Traté de beber un café. El vehículo se bamboleaba de derecha a izquierda en el trecho rápido que arremetía el ferrocarril. El mozo, cuya chaqueta parecía un mapa antiguo de la Hispania, me trajo en un platillo de porcelana un pocillo de tamaño mediano de cerámica con un jugo parecido a algo llamado “café”, en otro platillo, azúcar morena y dos pequeños sobres de diferentes marcas de edulcorantes dietéticos. La cucharita era de plástico la rechacé y apareció una de metal, algo torcida y cascada. La taza con plato y todo, se movilizaba de una punta de la mesa a la otra, perdiendo el líquido oscuro en su vaivén. ¡Era una danza espectacular! Saqué el pocillo del plato, con una mano lo sujeté mientras con la otra traté de agregar el azúcar. Ésta cayó en derredor de lo que quedaba del pseudo café. Traté de revolverlo, todo con una mano, la otra aferrada al recipiente para que no cayera al suelo. ¡El empleado me miraba con risueños aleteos de párpados! Parecía un pajarito emboscado. Logré beber el resto. Y vino corriendo a sacarme la vajilla. Me tendió la mano. Quería una propina. ¡Muy de argentinos!
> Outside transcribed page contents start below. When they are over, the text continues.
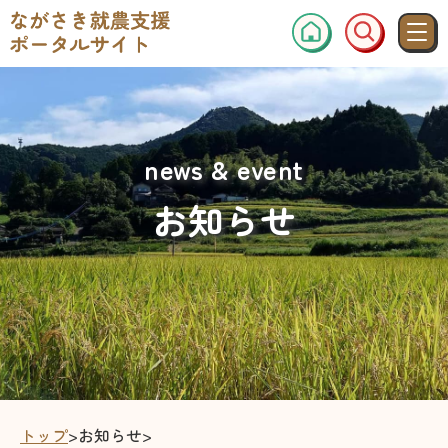
news & event
お知らせ
トップ
>
お知らせ
>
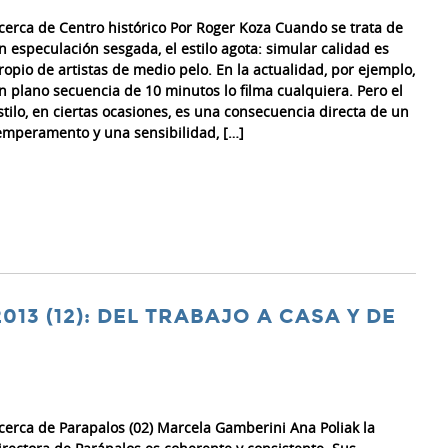
cerca de Centro histórico Por Roger Koza Cuando se trata de
n especulación sesgada, el estilo agota: simular calidad es
ropio de artistas de medio pelo. En la actualidad, por ejemplo,
n plano secuencia de 10 minutos lo filma cualquiera. Pero el
stilo, en ciertas ocasiones, es una consecuencia directa de un
emperamento y una sensibilidad, […]
2013 (12): DEL TRABAJO A CASA Y DE
cerca de Parapalos (02) Marcela Gamberini Ana Poliak la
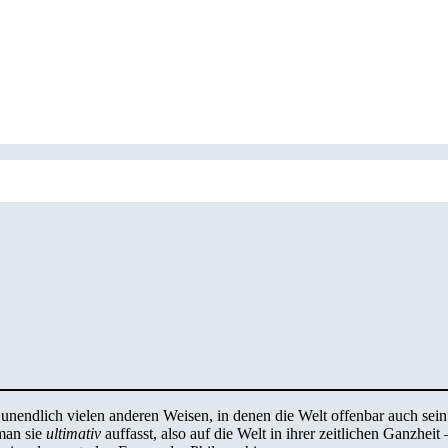
n unendlich vielen anderen Weisen, in denen die Welt offenbar auch sein 
 man sie
ultimativ
auffasst, also auf die Welt in ihrer zeitlichen Ganzhe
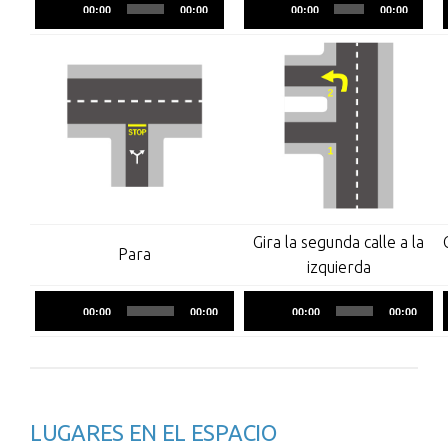
Reproductor
Reproductor
00:00
00:00
00:00
00:00
de
de
audio
audio
Gira la segunda calle a la
Para
izquierda
Reproductor
Reproductor
00:00
00:00
00:00
00:00
de
de
audio
audio
LUGARES EN EL ESPACIO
Le dejé unas monedas. (Aún tenían valor.) Luego me quedé, por consejo del suboficial, un buen rato mirando por el ventanuco, los campos llenos de plantas de girasol, trigo y un sin fin de trabajo de nuestros queridos campesinos.

El sol se iba recostando en el horizonte y ya habían prendido algunas lámparas en el comedor. ¿Quiere comer algo? ¿Qué se puede comer? Solo una omelet, me dijo haciendo una seña que era lo mejor. ¡Bueno tráela! Le di otra propina junto con exorbitante cuenta de mi gasto. ¡Si hubiera comido caviar con champagne en el Ritz, no me cobraban tanto! No era su culpa.
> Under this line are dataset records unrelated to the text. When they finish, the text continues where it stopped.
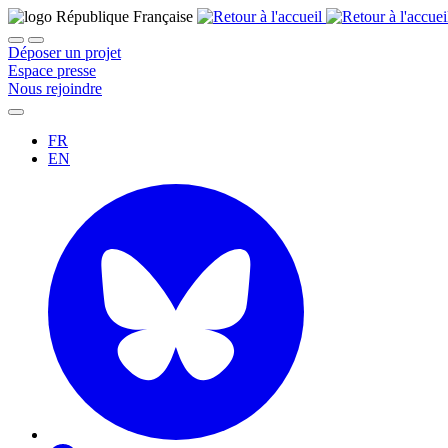
Déposer un projet
Espace presse
Nous rejoindre
FR
EN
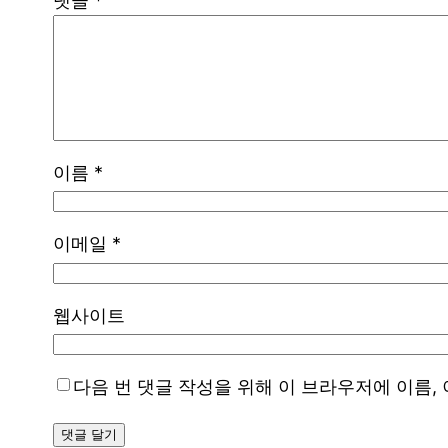
댓글
*
이름
*
이메일
*
웹사이트
다음 번 댓글 작성을 위해 이 브라우저에 이름,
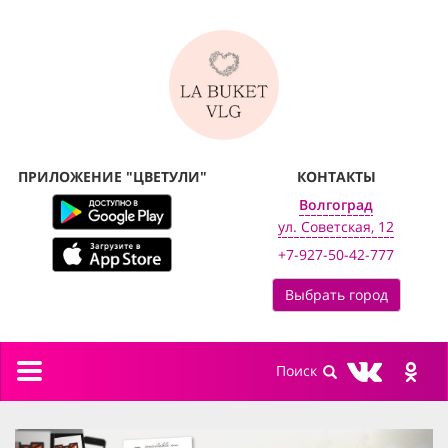
ПРИЛОЖЕНИЕ "ЦВЕТУЛИ"
КОНТАКТЫ
Волгоград
ул. Советская, 12
+7-927-50-42-777
Выбрать город
Toggle
navigation
previous
next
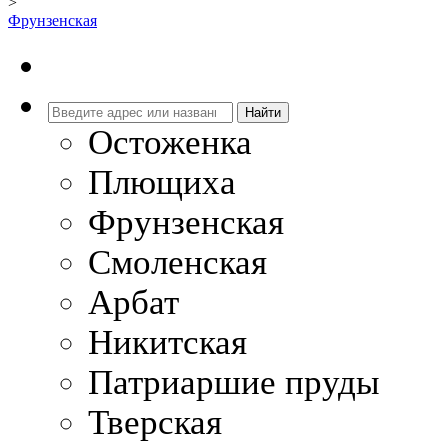
>
Фрунзенская
Остоженка
Плющиха
Фрунзенская
Смоленская
Арбат
Никитская
Патриаршие пруды
Тверская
Tenía que regresar. Sigilosamente el mozo salió y trajo al muchacho que iba repartiendo soldados por los paraderos del tren en pueblos ignotos. Me dijo: “Señora la voy a escoltar al servicio”, lo miré asombrada. Yo, le sostendré su bolso. No se haga problema, acá tiene mi nombre y mi situación de servicio. ¡Era un amigo entrañable para mí, en ese momento y lugar! ¡El baño, era un asco! Sucio, maloliente y sin agua limpia en el lavabo. Me higienicé como pude, oriné casi de pié y salí con mis manos mojadas en ese agua amarronada que salía de los grifos rotos. ¡Pobre país el mío!

Me ovillé en mi rincón. Muchas rameras se habían ido y soldados también. Quedaban algunos dormidos que roncaban por causa del alcohol y el movimiento acompasado de vaivén del ferrocarril. El muchacho, que se llamaba Alejandro Gómez, se sentó bien despierto a mi lado. Me hizo colocar el bolso bajo mi cuerpo y me pidió que durmiera tranquila. ¡Quedan trecientos setenta kilómetros! Duerma, señora por favor. Yo la cuidaré.

Soñé mucho. Cada vez que el tren se detenía en medio de la nada el vagón se iba achicando. Volvía a ese sueño distorsionado entre la realidad y mis esperanzas. Me desperté cuando sonó un largo silbato. Estábamos en Mendoza. Miré a mi lado y ya no estaba mi escolta preciosa. El joven suboficial. El inspector, se acercó para auxiliarme con mis bártulos, que eran bien pocos. Y supe, que en el coche de primera sólo viajaban los que pagaban suculentas “coimas” o eran del sindicato de trenes.

Ahora el ferrocarril corre sólo en ciertos lugares del territorio. Pero se perdió por el mal uso y manejo de políticos y empleados.

Yo siempre quedé agradecida del muchacho que me escoltó y cuidó. Era un ejército que ha perdido sus mejores tiempos; el de los valores y educación patriótica, donde se valoraba a los seres humanos, donde se respetaba a las señoras, hombres mayores y a los niños.

Cuando he viajado en trenes de Europa o Asia, reconozco que extraño esa cinta infinita que conectaba mi país de norte a su y de Este a Oeste.